PROVIDED RECORDS:
====================
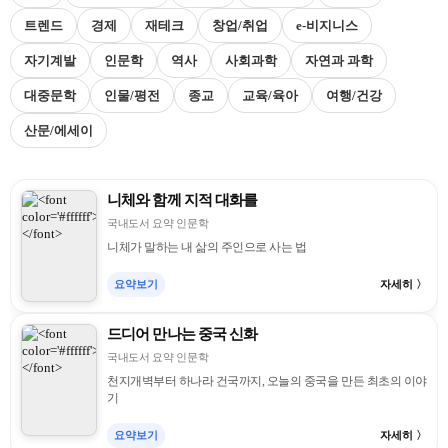
트렌드
경제
재테크
창업/취업
e-비지니스
자기계발
인문학
역사
사회과학
자연과 과학
대중문학
인물/평전
종교
교육/육아
여행/건강
산문/에세이
니체와 함께 지적 대화를
국내도서 요약 인문학
니체가 말하는 내 삶의 주인으로 사는 법
요약보기
자세히 〉
드디어 만나는 중국 신화
국내도서 요약 인문학
천지개벽부터 하나라 건국까지, 오늘의 중국을 만든 최초의 이야
기
요약보기
자세히 〉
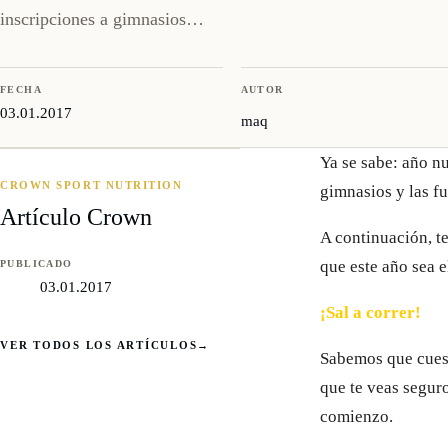
inscripciones a gimnasios…
FECHA
AUTOR
03.01.2017
maq
Ya se sabe: año nu
CROWN SPORT NUTRITION
gimnasios y las fu
Artículo Crown
A continuación, 
que este año sea e
PUBLICADO
03.01.2017
¡Sal a correr!
VER TODOS LOS ARTÍCULOS
→
Sabemos que cuest
que te veas seguro
comienzo.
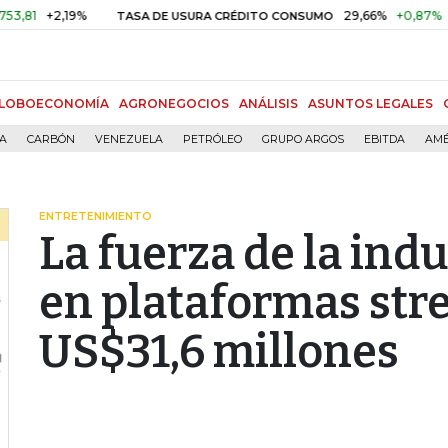
2,19%
29,66%
+0,87%
+3,02%
TASA DE USURA CRÉDITO CONSUMO
LOBOECONOMÍA
AGRONEGOCIOS
ANÁLISIS
ASUNTOS LEGALES
ÍA
CARBÓN
VENEZUELA
PETRÓLEO
GRUPO ARGOS
EBITDA
AMÉ
ENTRETENIMIENTO
La fuerza de la ind
en plataformas st
US$31,6 millones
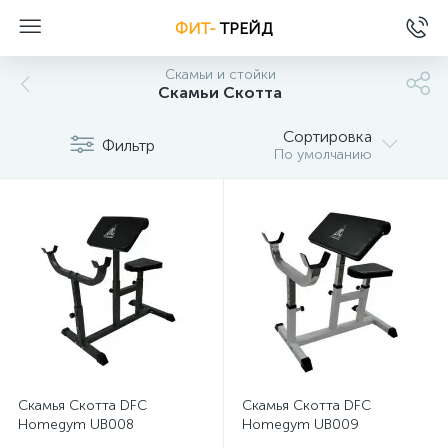
ФИТ-
ТРЕЙД
Скамьи и стойки
Скамьи Скотта
Сортировка
Фильтр
По умолчанию
Скамья Скотта DFC
Скамья Скотта DFC
Homegym UB008
Homegym UB009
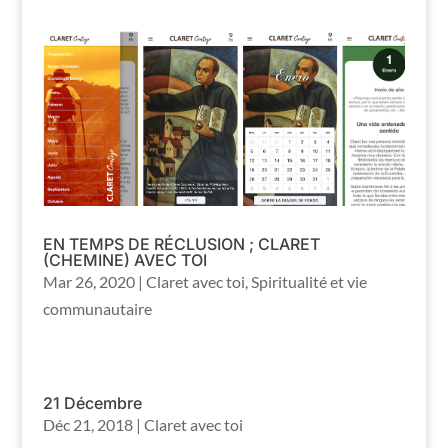
EN TEMPS DE RÉCLUSION ; CLARET
(CHEMINE) AVEC TOI
Mar 26, 2020
|
Claret avec toi
,
Spiritualité et vie
communautaire
21 Décembre
Déc 21, 2018
|
Claret avec toi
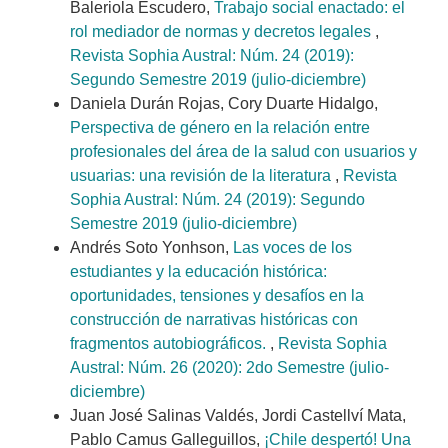
Baleriola Escudero,
Trabajo social enactado: el
rol mediador de normas y decretos legales
,
Revista Sophia Austral: Núm. 24 (2019):
Segundo Semestre 2019 (julio-diciembre)
Daniela Durán Rojas, Cory Duarte Hidalgo,
Perspectiva de género en la relación entre
profesionales del área de la salud con usuarios y
usuarias: una revisión de la literatura
,
Revista
Sophia Austral: Núm. 24 (2019): Segundo
Semestre 2019 (julio-diciembre)
Andrés Soto Yonhson,
Las voces de los
estudiantes y la educación histórica:
oportunidades, tensiones y desafíos en la
construcción de narrativas históricas con
fragmentos autobiográficos.
,
Revista Sophia
Austral: Núm. 26 (2020): 2do Semestre (julio-
diciembre)
Juan José Salinas Valdés, Jordi Castellví Mata,
Pablo Camus Galleguillos,
¡Chile despertó! Una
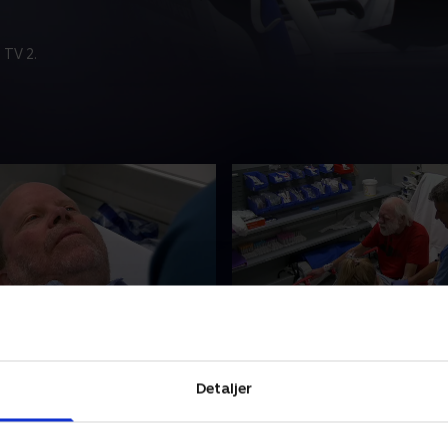
 TV 2.
orkant
18. Kære far
ige murer Frank er faldet
Den 77-årige John bliver has
Detaljer
n bygning. Og den 70-årige
skadestuen, da der er mist
ommer ind på skadestuen,
at han har hul på kranspuls
 faldet på golfbanen
Motorcyklisten Jamie har ra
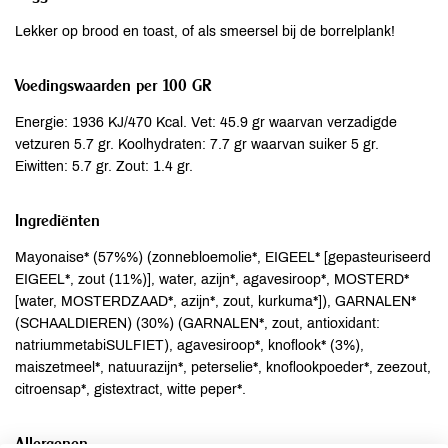
Lekker op brood en toast, of als smeersel bij de borrelplank!
Voedingswaarden per 100 GR
Energie: 1936 KJ/470 Kcal. Vet: 45.9 gr waarvan verzadigde
vetzuren 5.7 gr. Koolhydraten: 7.7 gr waarvan suiker 5 gr.
Eiwitten: 5.7 gr. Zout: 1.4 gr.
Ingrediënten
Mayonaise* (57%%) (zonnebloemolie*, EIGEEL* [gepasteuriseerd
EIGEEL*, zout (11%)], water, azijn*, agavesiroop*, MOSTERD*
[water, MOSTERDZAAD*, azijn*, zout, kurkuma*]), GARNALEN*
(SCHAALDIEREN) (30%) (GARNALEN*, zout, antioxidant:
natriummetabiSULFIET), agavesiroop*, knoflook* (3%),
maiszetmeel*, natuurazijn*, peterselie*, knoflookpoeder*, zeezout,
citroensap*, gistextract, witte peper*.
Allergenen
====================
TASK DETAILS: Please give the number of lines above that include the string "Revista", with nothing added.

WRITTEN SOLUTION: 3